Der Brutalität etwas entgegenstellen, den Menschen ihre Würde zurückgeben, das will auch Soheila Sokhanvari. In London feiert die Künstlerin weibliche Ikonen aus der Zeit vor der Islamischen Revolution. Ihre Ausstellung "Rebel Rebel" im Londoner "Barbican Center" zeigt Sängerinnen und Tänzerinnen, rauchende Frauen, unverschleiert auf farbenfrohen Gemälden. Es sind alles Frauen, deren Leben sich durch die religiösen Fanatiker schlagartig änderte, wie Sokhanvari erzählt. Künstlerinnen, die berühmt waren und durch die Revolution verfolgt, inhaftiert und verstoßen wurden, weil sie alles repräsentierten, was die Islamisten verabscheuten. "Ich wollte diesen Frauen einen Tempel der Würdigung schenken und ihre Geschichten in die Welt tragen", so die Malerin.

Seit 1979 dürfen Frauen im Iran nicht mehr singen und tanzen. Auch die jüngere Generation will das nicht hinnehmen. Deshalb ist die Musikerin und schrille Performerin Dornika Kazerani nach Berlin ausgewandert. "Was ich tun wollte: tanzen, Musik, singen. Dinge, die ich im Iran nicht wirklich tun konnte", erzählt sie. Denn der Körper gehört im Iran nicht den Frauen selbst: "Unser Kampf gegen Diktatur ist der Kampf für die Freiheit des Körpers, aller Körper."

Die erste weibliche Revolution in der Geschichte - ist sie wirklich möglich?

Antworten darauf sucht die Dokumentation bei Künstlerinnen in ganz Europa. Es sind Frauen, deren Stimmen sich nur im Exil entfalten konnten - im Iran würde ihnen für ihre Arbeit Inhaftierung und Tod drohen. Der Unterdrückung des Mullah-Regimes in ihrem Heimatland setzen sie im Exil die Vielfalt entgegen, geben den Menschen im Iran eine Stimme.

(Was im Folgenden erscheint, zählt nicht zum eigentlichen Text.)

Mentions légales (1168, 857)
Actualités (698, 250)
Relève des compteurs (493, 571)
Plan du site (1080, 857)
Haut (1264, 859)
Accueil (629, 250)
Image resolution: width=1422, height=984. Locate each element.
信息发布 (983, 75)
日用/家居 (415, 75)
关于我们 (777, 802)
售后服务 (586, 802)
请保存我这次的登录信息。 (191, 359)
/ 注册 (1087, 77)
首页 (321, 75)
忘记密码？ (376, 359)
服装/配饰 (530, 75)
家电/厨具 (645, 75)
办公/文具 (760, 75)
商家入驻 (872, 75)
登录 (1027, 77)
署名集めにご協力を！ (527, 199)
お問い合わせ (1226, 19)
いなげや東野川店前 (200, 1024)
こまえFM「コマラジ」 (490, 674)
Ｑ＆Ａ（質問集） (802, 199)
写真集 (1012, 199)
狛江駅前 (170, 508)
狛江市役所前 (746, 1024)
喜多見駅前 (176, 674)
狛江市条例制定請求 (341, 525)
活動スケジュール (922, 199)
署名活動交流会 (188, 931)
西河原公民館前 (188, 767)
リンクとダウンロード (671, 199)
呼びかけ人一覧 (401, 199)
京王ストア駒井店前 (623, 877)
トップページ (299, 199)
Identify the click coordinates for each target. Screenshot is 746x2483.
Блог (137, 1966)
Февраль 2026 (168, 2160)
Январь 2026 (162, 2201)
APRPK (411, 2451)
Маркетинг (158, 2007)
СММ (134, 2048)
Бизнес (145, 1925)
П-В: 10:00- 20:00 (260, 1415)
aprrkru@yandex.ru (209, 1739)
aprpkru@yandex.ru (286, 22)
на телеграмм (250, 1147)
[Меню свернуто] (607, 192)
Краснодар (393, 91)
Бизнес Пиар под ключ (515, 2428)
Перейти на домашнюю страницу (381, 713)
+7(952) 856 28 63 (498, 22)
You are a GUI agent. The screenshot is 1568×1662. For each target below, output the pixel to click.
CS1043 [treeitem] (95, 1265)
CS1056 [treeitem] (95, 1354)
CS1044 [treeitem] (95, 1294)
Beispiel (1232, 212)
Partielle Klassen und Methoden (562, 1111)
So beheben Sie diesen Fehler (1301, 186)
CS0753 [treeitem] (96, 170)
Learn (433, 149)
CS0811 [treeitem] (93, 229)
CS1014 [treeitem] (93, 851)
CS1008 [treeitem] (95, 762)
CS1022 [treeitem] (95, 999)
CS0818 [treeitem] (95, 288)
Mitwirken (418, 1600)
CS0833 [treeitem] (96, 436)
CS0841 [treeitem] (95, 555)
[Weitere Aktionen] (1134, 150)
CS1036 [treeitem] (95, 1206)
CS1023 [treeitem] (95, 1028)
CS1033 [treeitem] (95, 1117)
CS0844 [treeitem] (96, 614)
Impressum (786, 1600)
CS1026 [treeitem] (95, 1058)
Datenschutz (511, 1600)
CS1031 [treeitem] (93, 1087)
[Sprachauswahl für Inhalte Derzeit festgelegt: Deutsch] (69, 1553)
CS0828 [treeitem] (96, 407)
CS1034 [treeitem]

Sie sind laut für die, die es selbst nicht mehr sein können. Denn wer in diesen Tagen das Regime kritisiert, dem droht im Iran Folter, Knast, sogar die Todesstrafe.

Die Autorin der Kulturdokumentation Theresa Breuer, 36, arbeitet seit 2012 als Journalistin und Filmemacherin im Nahen Osten und Zentralasien. Ihre Arbeit fokussiert sich auf das Leben von Frauen in der Region. Im Iran fuhr sie mit jungen Iranerinnen mehrere Wochen per Anhalter durchs Land und hat eine Generation zwischen Sehnsucht und Aufbruchstimmung erlebt. In Teheran hat sie die aufstrebende Kunstszene porträtiert, die in Untergrund-Galerien die Toleranz der Sittenwächter auf die Probe gestellt haben. In Afghanistan hat Theresa Breuer zwei Jahre lang die ersten afghanischen Bergsteigerinnen begleitet bei ihrem Ziel, den höchsten Berg Afghanistans zu besteigen. Als die Taliban Afghanistan eingenommen haben, waren sie die ersten Frauen, denen Theresa Breuer bei der Flucht helfen wollte. Daraus ist die Initiative "Kabul Luftbrücke" entstanden, die seitdem 3000 Menschen nach Deutschland evakuiert hat.